• GIVEN INFORMATION:
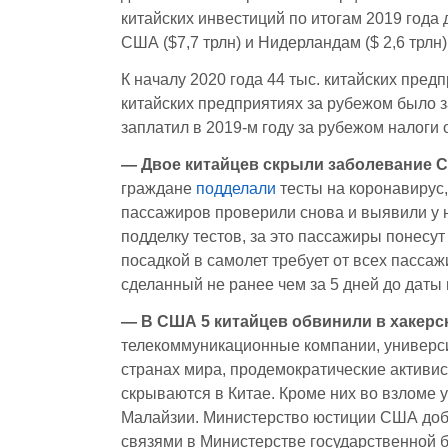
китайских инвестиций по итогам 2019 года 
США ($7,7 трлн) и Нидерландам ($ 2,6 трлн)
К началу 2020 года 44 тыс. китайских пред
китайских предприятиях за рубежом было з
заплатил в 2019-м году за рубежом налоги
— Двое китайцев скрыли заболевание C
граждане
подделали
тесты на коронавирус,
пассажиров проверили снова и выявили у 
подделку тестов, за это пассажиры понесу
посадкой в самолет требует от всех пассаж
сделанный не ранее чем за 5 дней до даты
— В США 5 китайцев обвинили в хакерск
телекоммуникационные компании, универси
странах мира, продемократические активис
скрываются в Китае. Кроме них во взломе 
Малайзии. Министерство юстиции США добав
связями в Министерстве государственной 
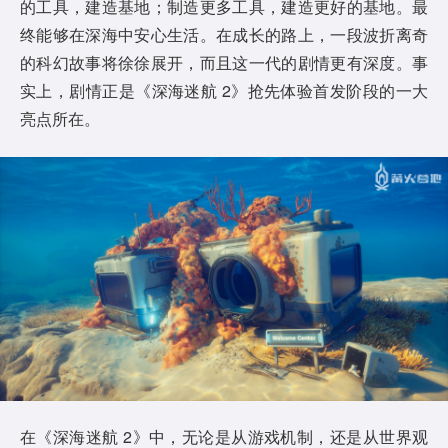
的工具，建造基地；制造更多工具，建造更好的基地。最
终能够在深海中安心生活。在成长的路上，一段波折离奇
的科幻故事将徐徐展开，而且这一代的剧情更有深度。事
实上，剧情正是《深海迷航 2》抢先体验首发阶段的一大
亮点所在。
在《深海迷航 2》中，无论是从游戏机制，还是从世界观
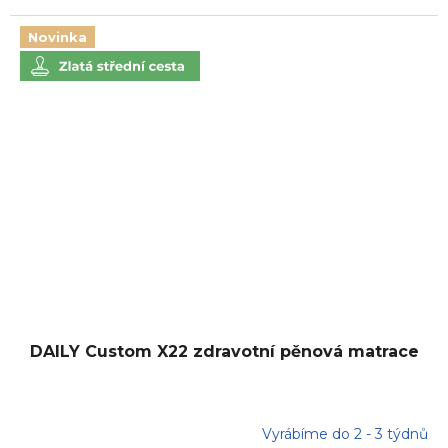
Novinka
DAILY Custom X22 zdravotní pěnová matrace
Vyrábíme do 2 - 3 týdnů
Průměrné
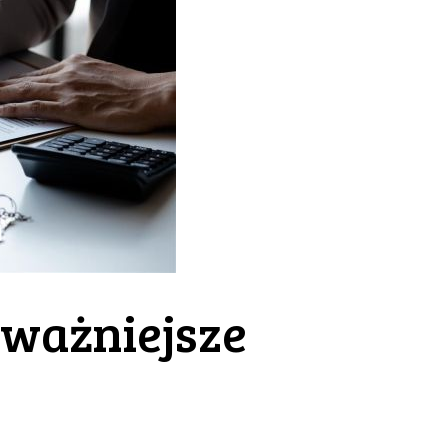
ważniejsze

• TASK INSTRUCTIONS:
Copy the material exactly. Do not include the pictures.

• RESPONSE AREA:
китайских инвестиций по итогам 2019 года 
США ($7,7 трлн) и Нидерландам ($ 2,6 трлн)
К началу 2020 года 44 тыс. китайских пред
китайских предприятиях за рубежом было з
заплатил в 2019-м году за рубежом налоги
— Двое китайцев скрыли заболевание C
граждане
подделали
тесты на коронавирус,
пассажиров проверили снова и выявили у 
подделку тестов, за это пассажиры понесу
посадкой в самолет требует от всех пассаж
сделанный не ранее чем за 5 дней до даты
— В США 5 китайцев обвинили в хакерск
телекоммуникационные компании, универси
странах мира, продемократические активис
скрываются в Китае. Кроме них во взломе 
Малайзии. Министерство юстиции США добав
связями в Министерстве государственной 
的工具，建造基地；制造更多工具，建造更好的基地。最
终能够在深海中安心生活。在成长的路上，一段波折离奇
的科幻故事将徐徐展开，而且这一代的剧情更有深度。事
实上，剧情正是《深海迷航 2》抢先体验首发阶段的一大
亮点所在。
在《深海迷航 2》中，无论是从游戏机制，还是从世界观
Novinka
DAILY Custom X22 zdravotní pěnová matrace
Vyrábíme do 2 - 3 týdnů
Průměrné
ważniejsze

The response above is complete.